# I had an epiphany Today ..



## GotDiesel? (Sep 9, 2013)

...


----------



## iKermit (Dec 13, 2010)

Yall get the cool stuff?!

I like the idea.


----------



## diesel (Jun 8, 2013)

Sounds good to me


----------



## Sunline Fan (Jul 29, 2012)

GotDiesel? said:


> So I was thinking like the TDICLUCB.com
> We should have a license plate bracket that says Cruze talk on top and then on the bottom Yes,Its a Diesel .
> Since our motors are a CR motor , We can call it a CRD or a TDI as well ,just a few ideas for badges ...
> 
> ...


CRD is commonly used by Chrysler/Dodge for advertising their commonrail diesels. The diesel in the Liberty and new Grand Cherokee come to mind.
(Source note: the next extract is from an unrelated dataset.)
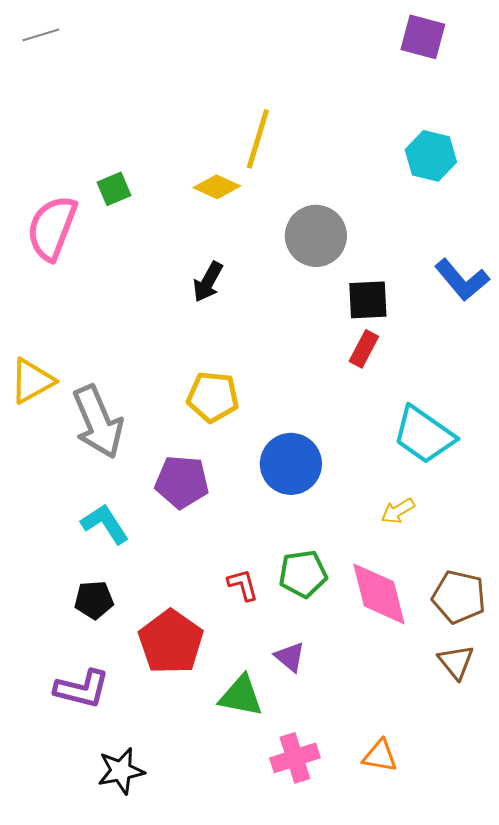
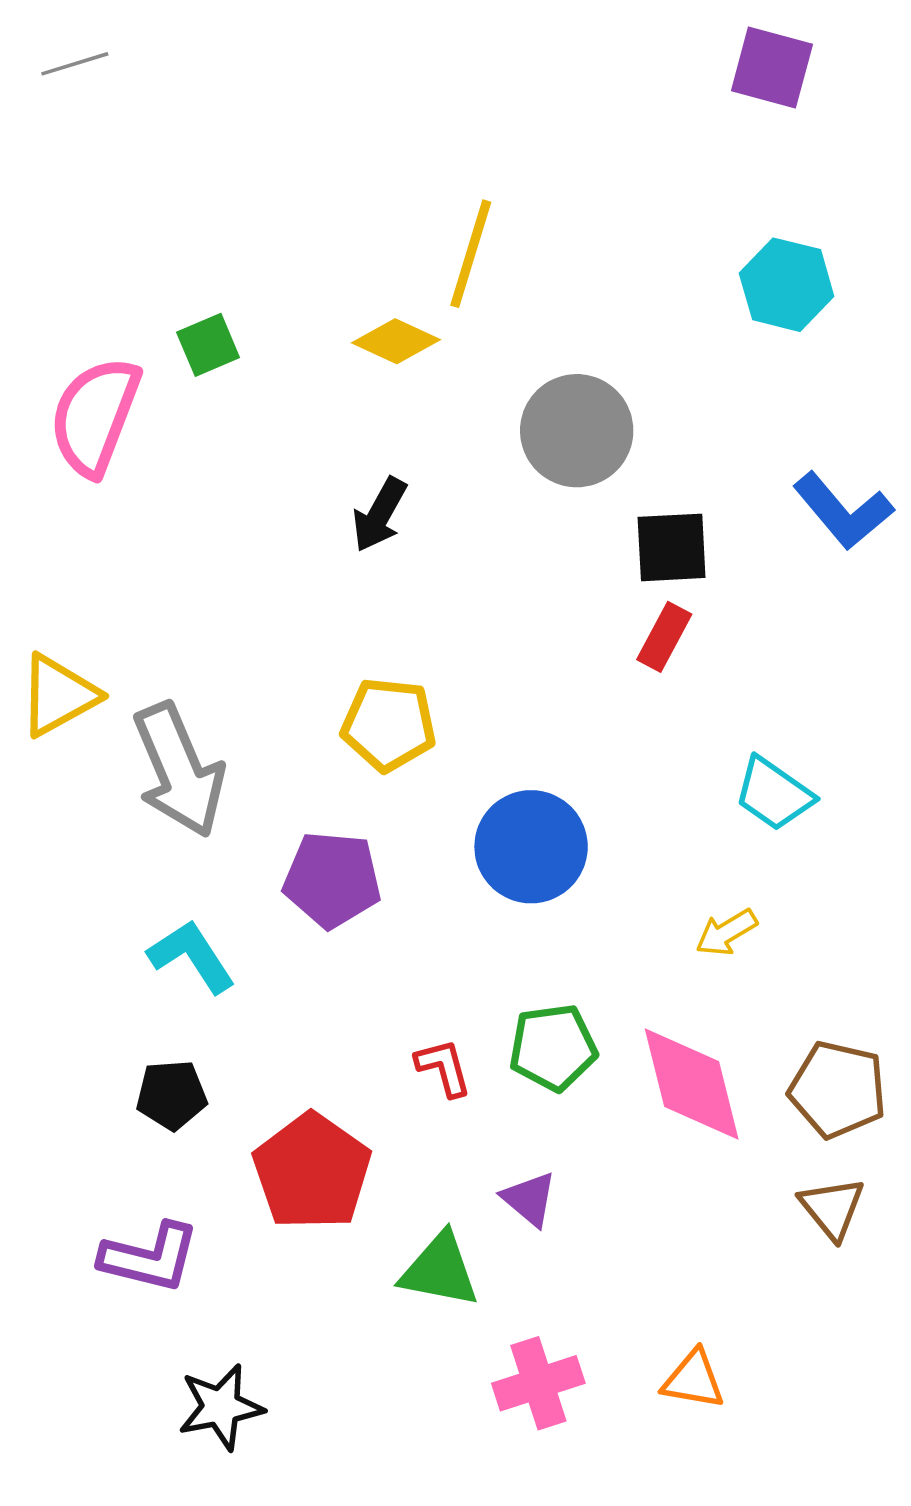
cyan trapezoid: (424, 435) -> (774, 794), size x0.7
TDI is of course used by VW.

How about CED=Cruze Eco Diesel, or CRED=Common Rail Eco Diesel?

After all, the Cruze diesel can beat a TDI for fuel economy supposedly.


----------



## Tomko (Jun 1, 2013)

What about DIESEL _THRUST_


----------



## obermd (Mar 3, 2012)

I'd stay away from CRD. Too easy to read it as Crud.


----------



## Aussie (Sep 16, 2012)

It is really none of my business, but why not use the words "Chevy Turbo Diesel" and that way if other chev cars such as the Malibu, which has a diesel option already in Australia, can use them as well later on?


----------



## iKermit (Dec 13, 2010)

CCCTD! 

Chevrolet Cruze Clean Turbo Diesel

Yeah i know long.


----------



## diesel (Jun 8, 2013)

I personally like "DIESEL"


----------



## iKermit (Dec 13, 2010)

Why complicate ourselves huh? lol


----------



## plasticplant (Mar 26, 2013)

Like


----------